◆ PROBLEM TO SOLVE ◆
Find the string "بناء" in the records and copy each line where it occurs.

DATASET ENTRIES START

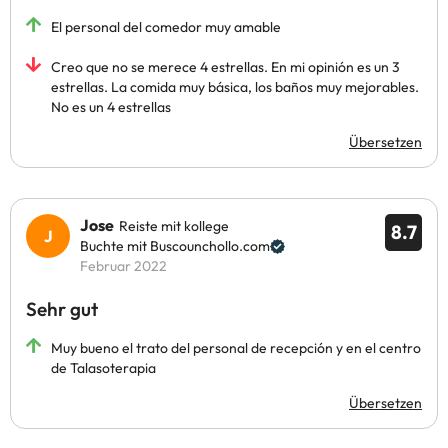
El personal del comedor muy amable
Creo que no se merece 4 estrellas. En mi opinión es un 3
estrellas. La comida muy básica, los baños muy mejorables.
No es un 4 estrellas
Übersetzen
Jose
Reiste mit kollege
8.7
Buchte mit Buscounchollo.com
Februar 2022
Sehr gut
Muy bueno el trato del personal de recepción y en el centro
de Talasoterapia
Übersetzen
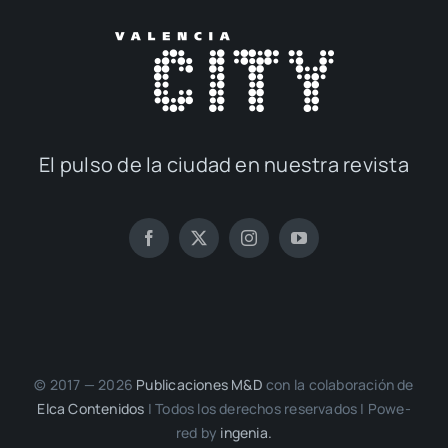
El pul­so de la ciu­dad en nues­tra revis­ta
© 2017 — 2026
Publi­ca­cio­nes M&D
con la cola­bo­ra­ción de
Elca Con­te­ni­dos
| Todos los dere­chos reser­va­dos | Powe­
red by
inge­nia.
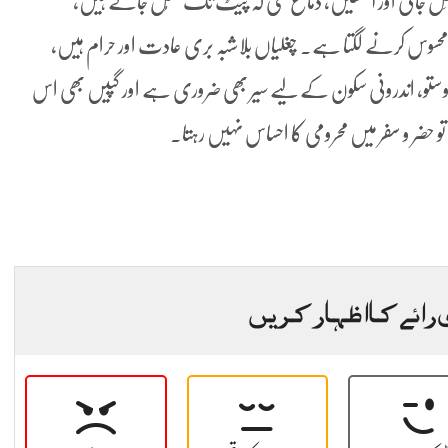
کھِل جاتی اور آنکھیں، دماغ حتیٰ کہ پیٹ تک کھُل جاتے ہیں،
ش محسوس کرنے لگتا ہے۔ چغلیاں بلاشبہ بری عادت اور حرام ہیں،
ے۔ دوستو، اندرونی سکون کے لیے سیر بھی ضروری ہے اور گپیں بھی اس
 تو حضر و سفر میں محرومی کا احساس نہیں رہتا۔
 رائے کا اظہار کریں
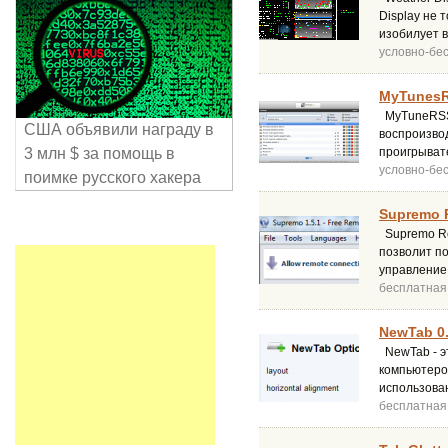
Display не 
изобилует 
условно-бе
MyTunesR
MyTuneRSS 
США объявили награду в
воспроизво
3 млн $ за помощь в
проигрыват
условно-бе
поимке русского хакера
Supremo R
Supremo Re
позволит п
управление
бесплатная
NewTab 0.
NewTab - э
компьютеров
использова
бесплатная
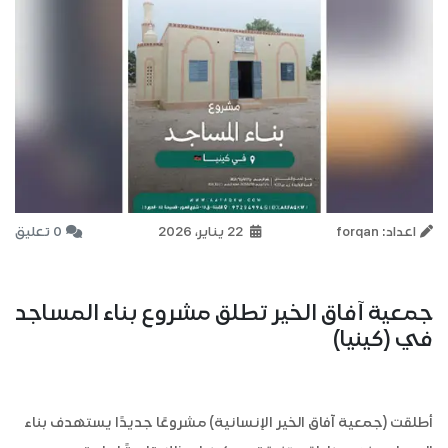
اعداد: forqan
22 يناير، 2026
0 تعليق
جمعية آفاق الخير تطلق مشروع بناء المساجد
في (كينيا)
أطلقت (جمعية آفاق الخير الإنسانية) مشروعًا جديدًا يستهدف بناء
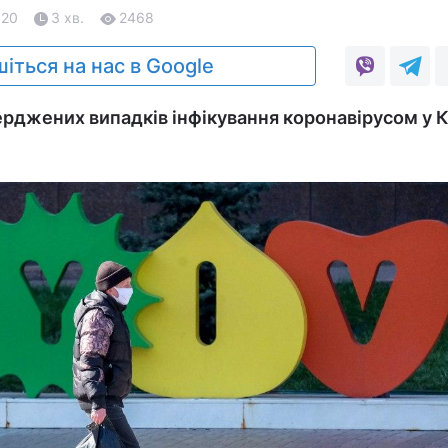
.20
3 хв.
2468
іться на нас в Google
ерджених випадків інфікування коронавірусом у К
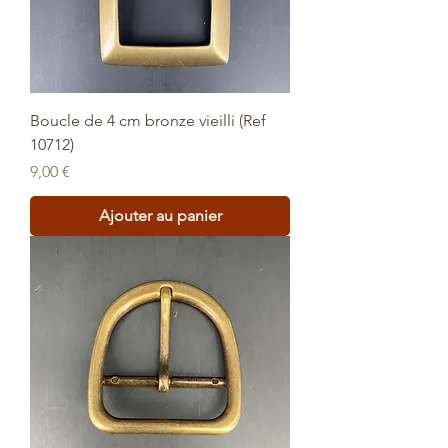
Boucle de 4 cm bronze vieilli (Ref
10712)
Prix
9,00 €
Ajouter au panier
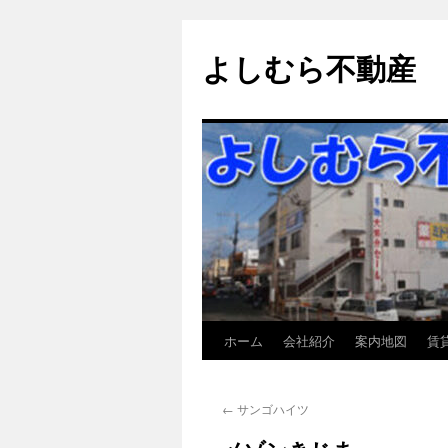
よしむら不動産
ホーム
会社紹介
案内地図
賃
コ
ン
←
サンゴハイツ
テ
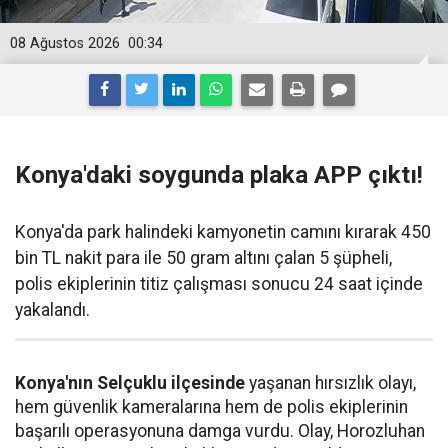
08 Ağustos 2026
00:34
Konya'daki soygunda plaka APP çıktı!
Konya'da park halindeki kamyonetin camını kırarak 450
bin TL nakit para ile 50 gram altını çalan 5 şüpheli,
polis ekiplerinin titiz çalışması sonucu 24 saat içinde
yakalandı.
Konya'nın Selçuklu ilçesinde
yaşanan hırsızlık olayı,
hem güvenlik kameralarına hem de polis ekiplerinin
başarılı operasyonuna damga vurdu. Olay, Horozluhan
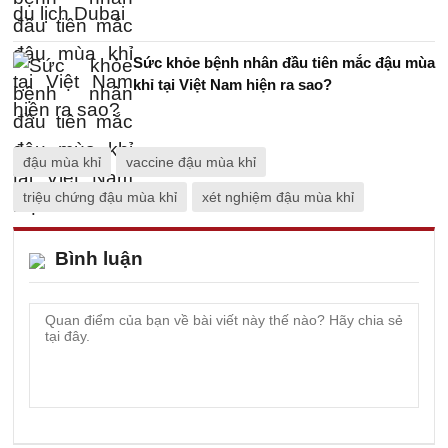
Sức khỏe bệnh nhân đầu tiên mắc đậu mùa
khỉ tại Việt Nam hiện ra sao?
đậu mùa khỉ
vaccine đậu mùa khỉ
triệu chứng đậu mùa khỉ
xét nghiệm đậu mùa khỉ
Bình luận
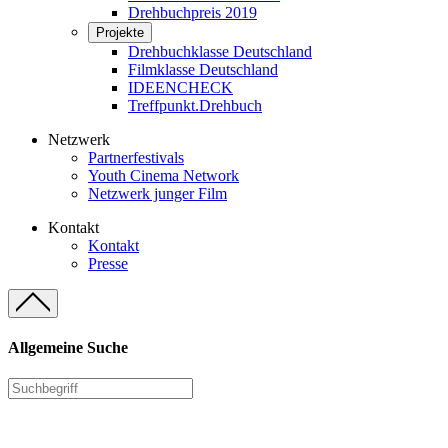
Drehbuchpreis 2019
Projekte
Drehbuchklasse Deutschland
Filmklasse Deutschland
IDEENCHECK
Treffpunkt.Drehbuch
Netzwerk
Partnerfestivals
Youth Cinema Network
Netzwerk junger Film
Kontakt
Kontakt
Presse
Allgemeine Suche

DATASET ENTRIES END

◆ ANSWER TO THE EXERCISE ◆
جمعية آفاق الخير تطلق مشروع بناء المساجد
أطلقت (جمعية آفاق الخير الإنسانية) مشروعًا جديدًا يستهدف بناء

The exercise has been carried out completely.